4 Responses to “THE CONTINUING MEDIA MYTH ABOUT WILBERT RIDEAU”

  1. Katie Anderson said:

    Oct 03, 11 at 5:39 pm

    Thanks for calling me the media. Speaking of goofy, have you looked at your photo? You look like an anorexic John Cleese with a bad toupe.

  2. bsinclair said:

    Oct 04, 11 at 3:35 am

    Katie Anderson: Sorry about the “media” misidentification – I do owe an apology to the media for that one. Should have known that the ‘media” was above your pay grade.

  3. Katie Anderson said:

    Oct 05, 11 at 6:43 pm

    Make you a deal: if you are invited to be part of a literary festival, like Wilbert Rideau was, I’ll interview you, too.

  4. bsinclair said:

    Oct 05, 11 at 8:19 pm

    No thanks, Katie – I have spent my six years of freedom, working for a living–not hustling grants and seeking recognition at “literary” festivals as Rideau has done.
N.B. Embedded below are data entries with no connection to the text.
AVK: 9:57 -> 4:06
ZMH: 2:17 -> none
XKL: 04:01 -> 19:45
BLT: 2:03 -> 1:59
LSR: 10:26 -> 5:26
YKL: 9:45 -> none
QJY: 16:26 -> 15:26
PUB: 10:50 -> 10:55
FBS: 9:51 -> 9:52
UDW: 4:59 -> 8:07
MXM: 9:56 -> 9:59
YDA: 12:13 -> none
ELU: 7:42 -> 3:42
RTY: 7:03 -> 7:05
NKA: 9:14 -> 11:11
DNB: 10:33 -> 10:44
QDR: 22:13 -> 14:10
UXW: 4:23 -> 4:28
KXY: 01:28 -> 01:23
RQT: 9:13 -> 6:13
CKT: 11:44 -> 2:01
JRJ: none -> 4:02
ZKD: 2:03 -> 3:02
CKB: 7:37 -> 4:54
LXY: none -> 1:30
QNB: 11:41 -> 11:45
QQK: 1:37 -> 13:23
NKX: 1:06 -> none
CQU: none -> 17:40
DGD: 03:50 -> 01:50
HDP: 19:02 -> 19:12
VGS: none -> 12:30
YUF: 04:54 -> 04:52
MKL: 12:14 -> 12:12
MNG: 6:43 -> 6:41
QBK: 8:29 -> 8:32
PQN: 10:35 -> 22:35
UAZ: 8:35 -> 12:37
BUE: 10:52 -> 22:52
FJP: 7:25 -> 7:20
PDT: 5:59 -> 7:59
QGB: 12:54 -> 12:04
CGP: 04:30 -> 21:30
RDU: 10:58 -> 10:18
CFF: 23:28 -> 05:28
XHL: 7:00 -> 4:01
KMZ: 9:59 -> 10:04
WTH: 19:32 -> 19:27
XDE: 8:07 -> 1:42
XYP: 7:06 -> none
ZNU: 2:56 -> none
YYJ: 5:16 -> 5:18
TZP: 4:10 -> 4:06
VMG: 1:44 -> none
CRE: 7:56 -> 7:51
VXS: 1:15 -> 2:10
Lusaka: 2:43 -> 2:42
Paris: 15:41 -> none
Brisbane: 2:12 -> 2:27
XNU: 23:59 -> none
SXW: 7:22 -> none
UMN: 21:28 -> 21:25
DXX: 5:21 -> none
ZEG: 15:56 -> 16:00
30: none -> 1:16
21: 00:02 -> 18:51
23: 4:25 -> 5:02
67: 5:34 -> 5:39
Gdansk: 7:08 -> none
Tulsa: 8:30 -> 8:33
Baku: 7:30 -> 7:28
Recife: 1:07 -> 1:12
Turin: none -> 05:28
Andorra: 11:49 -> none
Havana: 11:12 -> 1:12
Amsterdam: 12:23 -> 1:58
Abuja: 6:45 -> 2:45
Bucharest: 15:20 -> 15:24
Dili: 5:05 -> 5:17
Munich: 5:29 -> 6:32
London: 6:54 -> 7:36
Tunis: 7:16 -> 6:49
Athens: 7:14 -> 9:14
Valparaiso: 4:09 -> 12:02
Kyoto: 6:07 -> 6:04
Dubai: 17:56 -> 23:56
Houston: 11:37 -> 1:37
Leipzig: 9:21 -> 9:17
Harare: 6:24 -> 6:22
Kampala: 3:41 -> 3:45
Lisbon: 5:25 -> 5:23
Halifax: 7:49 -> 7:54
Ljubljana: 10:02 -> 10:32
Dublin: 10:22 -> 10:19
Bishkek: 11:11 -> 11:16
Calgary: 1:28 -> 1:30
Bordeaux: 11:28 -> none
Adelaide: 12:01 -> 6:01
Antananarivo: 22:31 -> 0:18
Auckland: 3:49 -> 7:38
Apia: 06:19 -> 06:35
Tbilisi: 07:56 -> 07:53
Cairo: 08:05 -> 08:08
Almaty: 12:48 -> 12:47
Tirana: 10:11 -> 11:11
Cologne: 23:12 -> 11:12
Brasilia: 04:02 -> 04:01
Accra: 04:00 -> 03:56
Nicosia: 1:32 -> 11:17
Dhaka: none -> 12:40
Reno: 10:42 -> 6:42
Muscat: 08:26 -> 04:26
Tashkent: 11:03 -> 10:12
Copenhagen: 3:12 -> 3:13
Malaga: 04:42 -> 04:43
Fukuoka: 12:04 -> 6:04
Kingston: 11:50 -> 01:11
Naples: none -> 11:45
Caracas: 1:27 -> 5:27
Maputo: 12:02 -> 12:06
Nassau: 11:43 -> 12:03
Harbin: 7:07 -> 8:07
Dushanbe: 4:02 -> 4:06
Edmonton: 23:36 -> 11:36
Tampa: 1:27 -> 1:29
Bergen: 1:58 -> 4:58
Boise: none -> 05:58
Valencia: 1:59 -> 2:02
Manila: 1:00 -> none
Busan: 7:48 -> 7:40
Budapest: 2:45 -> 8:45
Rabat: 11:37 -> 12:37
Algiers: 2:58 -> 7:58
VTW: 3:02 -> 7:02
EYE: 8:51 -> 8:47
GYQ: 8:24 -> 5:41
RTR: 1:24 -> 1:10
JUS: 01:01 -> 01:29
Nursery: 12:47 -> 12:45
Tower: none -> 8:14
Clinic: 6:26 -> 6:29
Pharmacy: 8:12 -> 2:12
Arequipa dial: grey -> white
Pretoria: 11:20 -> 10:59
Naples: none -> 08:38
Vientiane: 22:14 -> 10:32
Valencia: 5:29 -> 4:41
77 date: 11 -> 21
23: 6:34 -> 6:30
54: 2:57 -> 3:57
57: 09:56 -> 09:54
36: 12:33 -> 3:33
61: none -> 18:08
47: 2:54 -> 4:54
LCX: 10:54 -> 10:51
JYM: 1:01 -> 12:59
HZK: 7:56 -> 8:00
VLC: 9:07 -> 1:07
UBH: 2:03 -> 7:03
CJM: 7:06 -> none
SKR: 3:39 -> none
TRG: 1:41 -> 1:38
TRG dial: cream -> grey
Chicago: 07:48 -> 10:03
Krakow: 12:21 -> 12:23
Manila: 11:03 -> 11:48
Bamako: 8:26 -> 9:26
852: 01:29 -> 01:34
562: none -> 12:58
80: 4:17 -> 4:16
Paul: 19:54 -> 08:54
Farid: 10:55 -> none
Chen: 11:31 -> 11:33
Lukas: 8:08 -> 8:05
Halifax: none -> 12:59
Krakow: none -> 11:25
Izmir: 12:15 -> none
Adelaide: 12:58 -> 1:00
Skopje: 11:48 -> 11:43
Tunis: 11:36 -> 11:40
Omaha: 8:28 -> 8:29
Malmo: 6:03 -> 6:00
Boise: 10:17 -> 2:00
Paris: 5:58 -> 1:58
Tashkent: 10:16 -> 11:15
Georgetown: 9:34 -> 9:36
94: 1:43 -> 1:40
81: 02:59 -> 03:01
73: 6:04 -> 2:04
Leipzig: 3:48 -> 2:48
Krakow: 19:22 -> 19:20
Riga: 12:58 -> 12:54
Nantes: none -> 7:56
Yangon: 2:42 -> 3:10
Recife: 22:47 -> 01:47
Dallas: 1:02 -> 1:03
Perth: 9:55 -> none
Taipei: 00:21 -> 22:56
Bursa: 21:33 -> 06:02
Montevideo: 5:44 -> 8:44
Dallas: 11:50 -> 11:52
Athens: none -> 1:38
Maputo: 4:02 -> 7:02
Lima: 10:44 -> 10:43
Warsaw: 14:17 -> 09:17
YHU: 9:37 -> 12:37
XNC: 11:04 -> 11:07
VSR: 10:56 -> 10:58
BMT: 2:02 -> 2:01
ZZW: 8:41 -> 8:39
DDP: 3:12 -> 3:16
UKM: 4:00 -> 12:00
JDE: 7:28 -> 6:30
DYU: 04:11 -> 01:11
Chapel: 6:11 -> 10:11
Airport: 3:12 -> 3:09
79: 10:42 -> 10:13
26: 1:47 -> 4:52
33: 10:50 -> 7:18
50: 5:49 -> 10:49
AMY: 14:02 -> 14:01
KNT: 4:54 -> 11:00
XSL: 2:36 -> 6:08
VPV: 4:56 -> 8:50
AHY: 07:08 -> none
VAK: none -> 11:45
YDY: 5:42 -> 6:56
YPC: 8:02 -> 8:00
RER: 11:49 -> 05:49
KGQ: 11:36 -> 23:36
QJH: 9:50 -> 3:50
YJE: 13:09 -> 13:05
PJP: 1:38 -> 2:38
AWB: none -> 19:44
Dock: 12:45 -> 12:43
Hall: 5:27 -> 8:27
He has always hustled literary awards–and that’s why he has said since his release that he misses the importance he enjoyed in prison. I am satisfied with whom I am and what I have done since my release five years ago, and, no insult intended, I do not need an “interview” with you or anyone else to measure the sum of my life. So you certainly will not see me accepting a “grant” or attending a “literary” festival. I’m satisfied with a trip to the Texas Hill Country. But keep up the good work – you will hit a home run one day.